Albert Hall, the oldest museums in Rajasthan, is found amid the gardens of Ram Niwas Bagh in Jaipur. It is based on the Albert Museum of London and showcases a fusion ‘Indo-Saracenic’ style of architecture quite different than the rest of Jaipur. Albert Hall exhibits a rare collection of ancient arts including miniature paintings, carpets, metal and wood crafts, toys, dolls, arms and weapons and, weirdly enough, an Egyptian mummy. Worth it just to check out the building, the museum is definitely dated but still has some rather interesting pieces.
The Indian state of Rajasthan is famous for its royal heritage and its many forts and palaces. Nahargarh Fort, along with other two forts [Jaigarh Fort and Amber Fort] historically formed the key defense for Jaipur city.Situated in one of the oldest mountain ranges of the world, the Aravalli Hills, this Nahargarh Fort gives you a truly breathtaking view over Jaipur and the surrounding countryside.
The Jaigarh Fort is a majestic stronghold, a largely-intact fort connected to the Amber Fort via subterranean passages for quick escape. The fort claims to have the world’s largest cannon on wheels (um..OK??). Probably the weakest of the three forts discussed here but still worth it as in the same area. Also has a group of rare black-faced macaque monkey out the front if you get bored. Finally the fort is apparently famous for having a huge treasure trove buried within the fort…Share with me if you find alright guys!
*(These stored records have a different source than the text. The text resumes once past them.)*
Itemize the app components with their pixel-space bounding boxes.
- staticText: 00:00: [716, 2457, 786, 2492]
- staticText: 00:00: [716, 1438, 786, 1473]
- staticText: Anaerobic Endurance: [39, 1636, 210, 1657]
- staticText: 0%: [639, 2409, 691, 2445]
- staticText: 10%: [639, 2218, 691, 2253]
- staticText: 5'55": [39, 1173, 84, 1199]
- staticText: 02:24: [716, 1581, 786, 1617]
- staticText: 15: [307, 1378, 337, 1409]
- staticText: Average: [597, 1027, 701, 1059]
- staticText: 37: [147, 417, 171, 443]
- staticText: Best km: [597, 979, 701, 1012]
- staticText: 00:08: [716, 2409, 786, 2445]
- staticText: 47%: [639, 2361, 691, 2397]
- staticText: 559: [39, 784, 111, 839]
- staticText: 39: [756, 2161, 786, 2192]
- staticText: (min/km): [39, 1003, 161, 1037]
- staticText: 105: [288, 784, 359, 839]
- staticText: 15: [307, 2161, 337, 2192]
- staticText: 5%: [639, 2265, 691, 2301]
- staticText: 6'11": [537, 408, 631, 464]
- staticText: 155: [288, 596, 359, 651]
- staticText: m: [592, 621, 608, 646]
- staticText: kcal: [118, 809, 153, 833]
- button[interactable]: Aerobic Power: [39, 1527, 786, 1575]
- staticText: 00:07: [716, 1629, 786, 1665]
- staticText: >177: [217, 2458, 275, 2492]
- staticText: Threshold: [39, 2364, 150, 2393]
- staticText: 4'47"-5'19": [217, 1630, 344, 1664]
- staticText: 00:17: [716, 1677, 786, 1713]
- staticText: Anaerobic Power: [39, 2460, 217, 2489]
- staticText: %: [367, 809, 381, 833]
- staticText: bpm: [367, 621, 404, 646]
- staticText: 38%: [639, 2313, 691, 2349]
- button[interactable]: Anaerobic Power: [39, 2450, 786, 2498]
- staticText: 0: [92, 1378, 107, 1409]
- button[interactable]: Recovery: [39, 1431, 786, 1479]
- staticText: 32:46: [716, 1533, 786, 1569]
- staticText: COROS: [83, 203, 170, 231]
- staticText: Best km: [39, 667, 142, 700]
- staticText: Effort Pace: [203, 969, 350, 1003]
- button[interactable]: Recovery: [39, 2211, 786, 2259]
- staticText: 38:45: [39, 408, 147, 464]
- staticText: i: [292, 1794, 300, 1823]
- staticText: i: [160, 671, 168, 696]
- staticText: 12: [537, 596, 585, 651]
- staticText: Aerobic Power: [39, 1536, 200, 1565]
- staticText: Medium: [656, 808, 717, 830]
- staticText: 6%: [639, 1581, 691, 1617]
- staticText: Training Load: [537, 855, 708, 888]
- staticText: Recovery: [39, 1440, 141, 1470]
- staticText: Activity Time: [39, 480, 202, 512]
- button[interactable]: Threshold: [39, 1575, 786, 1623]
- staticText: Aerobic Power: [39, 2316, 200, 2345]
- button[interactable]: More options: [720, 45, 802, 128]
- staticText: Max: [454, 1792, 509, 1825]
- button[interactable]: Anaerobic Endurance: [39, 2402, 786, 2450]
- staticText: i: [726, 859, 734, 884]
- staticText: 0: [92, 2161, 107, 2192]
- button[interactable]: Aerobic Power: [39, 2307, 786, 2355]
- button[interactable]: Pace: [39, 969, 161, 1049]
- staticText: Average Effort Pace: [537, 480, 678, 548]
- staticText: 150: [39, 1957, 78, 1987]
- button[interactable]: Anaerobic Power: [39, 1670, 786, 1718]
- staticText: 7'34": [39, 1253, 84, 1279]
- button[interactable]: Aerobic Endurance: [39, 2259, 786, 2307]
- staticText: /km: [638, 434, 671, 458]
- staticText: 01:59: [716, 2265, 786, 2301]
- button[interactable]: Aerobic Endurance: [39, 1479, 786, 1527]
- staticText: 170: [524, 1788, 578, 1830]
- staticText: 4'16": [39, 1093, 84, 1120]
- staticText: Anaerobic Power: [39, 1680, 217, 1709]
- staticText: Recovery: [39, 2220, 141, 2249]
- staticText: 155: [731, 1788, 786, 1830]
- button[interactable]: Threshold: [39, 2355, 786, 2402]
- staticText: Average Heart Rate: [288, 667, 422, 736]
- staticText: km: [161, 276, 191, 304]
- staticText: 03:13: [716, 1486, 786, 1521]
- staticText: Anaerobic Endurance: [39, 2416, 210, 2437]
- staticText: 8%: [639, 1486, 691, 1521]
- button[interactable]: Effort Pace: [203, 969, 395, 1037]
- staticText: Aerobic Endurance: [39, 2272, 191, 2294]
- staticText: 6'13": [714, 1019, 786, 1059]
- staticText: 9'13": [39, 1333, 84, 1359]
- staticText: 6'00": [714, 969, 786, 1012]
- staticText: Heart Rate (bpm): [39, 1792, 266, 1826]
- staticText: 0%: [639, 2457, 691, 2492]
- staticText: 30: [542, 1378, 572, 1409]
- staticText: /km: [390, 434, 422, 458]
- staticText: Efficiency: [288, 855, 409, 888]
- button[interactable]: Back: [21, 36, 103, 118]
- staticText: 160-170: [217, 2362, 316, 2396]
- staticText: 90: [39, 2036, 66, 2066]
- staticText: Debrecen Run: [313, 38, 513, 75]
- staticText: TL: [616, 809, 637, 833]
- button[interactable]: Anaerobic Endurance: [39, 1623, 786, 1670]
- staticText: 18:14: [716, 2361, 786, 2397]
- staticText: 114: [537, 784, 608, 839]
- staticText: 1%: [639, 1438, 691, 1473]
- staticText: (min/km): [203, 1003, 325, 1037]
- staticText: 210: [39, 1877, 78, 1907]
One of Jaipur’s pockets of serenity, the beautiful Jal Mahal [the Water Palace]. is a smallish palace, that once was a shooting lodge for the Maharajah, ‘floating’ in the centre of Sagar Lake. The light sand walls contrast against the deep blue water with peaks of foliage luring you in. Unfortunately admiration from the roadside is currently the closest you can get to the actual palace as it is currently being transformed into an ultra exclusive restaurant, but hey – maybe its open when you go?
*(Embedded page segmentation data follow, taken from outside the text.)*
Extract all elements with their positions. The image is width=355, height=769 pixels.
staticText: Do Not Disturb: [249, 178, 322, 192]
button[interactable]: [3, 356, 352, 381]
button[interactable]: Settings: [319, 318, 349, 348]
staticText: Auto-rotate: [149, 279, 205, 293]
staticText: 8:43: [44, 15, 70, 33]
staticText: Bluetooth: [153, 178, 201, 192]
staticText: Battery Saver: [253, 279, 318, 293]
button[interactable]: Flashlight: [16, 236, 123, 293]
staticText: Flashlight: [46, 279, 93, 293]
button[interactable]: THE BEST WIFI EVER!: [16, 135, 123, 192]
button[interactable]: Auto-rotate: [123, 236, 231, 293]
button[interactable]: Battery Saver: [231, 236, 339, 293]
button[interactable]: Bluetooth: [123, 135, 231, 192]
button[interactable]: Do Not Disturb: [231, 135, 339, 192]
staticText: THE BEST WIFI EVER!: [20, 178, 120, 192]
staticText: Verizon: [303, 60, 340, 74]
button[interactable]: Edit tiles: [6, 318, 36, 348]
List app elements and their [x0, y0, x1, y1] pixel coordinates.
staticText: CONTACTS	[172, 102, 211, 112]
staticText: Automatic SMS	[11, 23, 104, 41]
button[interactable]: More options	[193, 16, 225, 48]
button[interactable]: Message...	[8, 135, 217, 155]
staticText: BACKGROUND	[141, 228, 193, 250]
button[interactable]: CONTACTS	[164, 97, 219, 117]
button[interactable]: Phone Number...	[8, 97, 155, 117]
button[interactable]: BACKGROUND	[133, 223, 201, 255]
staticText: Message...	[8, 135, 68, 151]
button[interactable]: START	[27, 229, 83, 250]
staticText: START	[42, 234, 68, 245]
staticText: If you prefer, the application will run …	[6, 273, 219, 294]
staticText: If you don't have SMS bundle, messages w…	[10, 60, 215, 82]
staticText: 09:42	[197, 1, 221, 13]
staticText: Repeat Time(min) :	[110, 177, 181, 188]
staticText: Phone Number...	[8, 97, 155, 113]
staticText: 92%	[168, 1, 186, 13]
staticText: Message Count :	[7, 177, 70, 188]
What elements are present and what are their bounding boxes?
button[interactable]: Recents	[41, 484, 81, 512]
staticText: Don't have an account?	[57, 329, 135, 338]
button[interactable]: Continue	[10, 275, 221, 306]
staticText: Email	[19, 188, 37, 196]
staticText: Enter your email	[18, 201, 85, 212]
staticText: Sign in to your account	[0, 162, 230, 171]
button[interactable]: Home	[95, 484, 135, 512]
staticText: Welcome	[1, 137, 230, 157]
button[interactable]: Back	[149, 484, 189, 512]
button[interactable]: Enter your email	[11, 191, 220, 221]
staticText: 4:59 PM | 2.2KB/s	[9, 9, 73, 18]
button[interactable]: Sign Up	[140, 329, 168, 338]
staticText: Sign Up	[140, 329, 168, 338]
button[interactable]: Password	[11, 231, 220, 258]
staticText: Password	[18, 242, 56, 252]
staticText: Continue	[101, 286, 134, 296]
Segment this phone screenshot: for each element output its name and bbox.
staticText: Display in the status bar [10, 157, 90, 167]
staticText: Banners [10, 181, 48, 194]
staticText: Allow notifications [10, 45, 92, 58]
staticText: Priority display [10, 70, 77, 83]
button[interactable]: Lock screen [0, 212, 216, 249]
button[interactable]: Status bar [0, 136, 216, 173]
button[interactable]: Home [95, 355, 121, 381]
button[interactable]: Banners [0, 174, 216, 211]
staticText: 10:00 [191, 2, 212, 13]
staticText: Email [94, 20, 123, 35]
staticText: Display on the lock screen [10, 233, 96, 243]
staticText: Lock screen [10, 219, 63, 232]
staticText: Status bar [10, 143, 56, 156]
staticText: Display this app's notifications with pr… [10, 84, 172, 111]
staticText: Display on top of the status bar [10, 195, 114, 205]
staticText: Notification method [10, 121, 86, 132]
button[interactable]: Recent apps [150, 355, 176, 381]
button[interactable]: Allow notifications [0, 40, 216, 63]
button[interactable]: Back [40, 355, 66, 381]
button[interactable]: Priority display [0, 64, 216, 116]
The Hawa Mahal [ the ‘Palace Of The Winds’] is the most famous site in Jaipur city. A beautiful five-storey palace built in 1799 at the heart of the city its red and pink sandstone are iconic and help make Jaipur the ‘pink city’. The Hawa Maha was created to allow royal women to view everyday life through the windows and today you might wish it could hide you, but pluck together your courage and be sure to check out the bazaar in front along the street which has some great textile designs and is 100% worth a look…One of my favourite Jaipur highlights I could have spent hours at!
Tapri – The Tea House
Tapri, The Tea House, is a small café in Jaipur which describes itself as a humble tea stall…Its centrally located and is super popular with locals for its laid-back Starbucks type vibe but serving up amazing chai and other traditional Indian street food. Cheap by Western standards and a easy way to try cheap street-food it makes a nice mid-day break. I recommend the Chai and Maggi mix’s but probably don’t go for anything too Western as these didn’t look great… If your gluten-free you might struggle here, but read this guide to being gluten-free in India and you will be good to go after!
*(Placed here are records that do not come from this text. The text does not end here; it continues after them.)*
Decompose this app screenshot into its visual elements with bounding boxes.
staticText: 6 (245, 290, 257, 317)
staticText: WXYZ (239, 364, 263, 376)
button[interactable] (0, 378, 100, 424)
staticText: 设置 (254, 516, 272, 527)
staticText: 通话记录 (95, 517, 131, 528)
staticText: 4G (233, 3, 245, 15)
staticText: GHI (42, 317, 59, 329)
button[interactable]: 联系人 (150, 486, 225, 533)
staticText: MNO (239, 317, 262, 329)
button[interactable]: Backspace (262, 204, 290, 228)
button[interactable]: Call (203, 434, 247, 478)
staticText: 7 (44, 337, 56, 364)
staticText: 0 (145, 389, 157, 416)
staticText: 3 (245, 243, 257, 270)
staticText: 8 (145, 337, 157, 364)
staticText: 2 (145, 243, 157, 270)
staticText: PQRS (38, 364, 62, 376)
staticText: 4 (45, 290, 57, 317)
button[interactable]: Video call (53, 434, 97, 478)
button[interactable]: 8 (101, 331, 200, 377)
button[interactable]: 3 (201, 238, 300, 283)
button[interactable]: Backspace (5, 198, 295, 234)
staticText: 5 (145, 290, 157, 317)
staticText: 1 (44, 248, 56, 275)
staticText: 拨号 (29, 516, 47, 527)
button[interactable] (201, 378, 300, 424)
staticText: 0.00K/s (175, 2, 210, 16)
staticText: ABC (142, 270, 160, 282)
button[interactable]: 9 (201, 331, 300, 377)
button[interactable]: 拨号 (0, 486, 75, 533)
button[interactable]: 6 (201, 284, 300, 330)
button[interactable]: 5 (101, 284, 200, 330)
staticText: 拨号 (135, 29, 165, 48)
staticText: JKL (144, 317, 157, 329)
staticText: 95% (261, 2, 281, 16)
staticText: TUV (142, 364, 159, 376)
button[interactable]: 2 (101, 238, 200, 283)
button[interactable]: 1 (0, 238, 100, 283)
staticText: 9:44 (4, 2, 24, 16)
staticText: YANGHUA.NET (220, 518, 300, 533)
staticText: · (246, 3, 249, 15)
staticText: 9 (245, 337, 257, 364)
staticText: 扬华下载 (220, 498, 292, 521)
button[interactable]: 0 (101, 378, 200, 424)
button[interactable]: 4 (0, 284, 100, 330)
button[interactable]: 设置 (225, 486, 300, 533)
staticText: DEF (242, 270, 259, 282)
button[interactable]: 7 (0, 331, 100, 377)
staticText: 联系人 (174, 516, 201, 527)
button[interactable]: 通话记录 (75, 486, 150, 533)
The Rajmandir is a beautiful film hall which blurs the boundary of traditional cinema and will showcase more than just movie. Home to many Bollywood movie premiers,this cinema makes for a great night out and can showcase a taste of Bollywood. Be careful however that the film you are watching has subtitles, as ours did not and we were left guessing what happened the entire time. Not bad for a few dollars in the cheap seats however and those Bollywood dance scenes need no translation! This is definitely one of the untouristy Jaipur highlights!
Serving “extra-special”Indian selections the Peacock Rooftop is an amazing place to spend the evening at a great price. Amazing atmosphere and tasty drinks and food made this one of my favourite places not just in Jaipur but the whole of India! The restaurant is themed after the national bird of India – The Peacock, and provides a calm place where you can sip a chai tea or have a bite, admiring the old Hathroi Fort only meters away. The quirky decor and the talented chef surely makes this Jaipurs best rooftop!
OK I saved one of the best Jaipur highlights for last … The ‘Amer’ or ‘Amber’ Fort located 11 kilometers from Jaipur, is the most famous fort of Rajasthan and was originally the capital of the state. It is the oldest of the three forts, and the most impressive, being built in 1592. It is built in red sandstone and marble which glisten in the sun and the Maotha Lake at its front add another dimension to the entire place. It may look old from the outside but is well worth exploring the rooms inside to see how it has undergone the influence of both Hindu and Muslim architecture. Half a day minimum to explore this gorgeous beauty as is not something you want to rush but please, please don’t support the elephant riding here…Looked horrible and almost made me cry!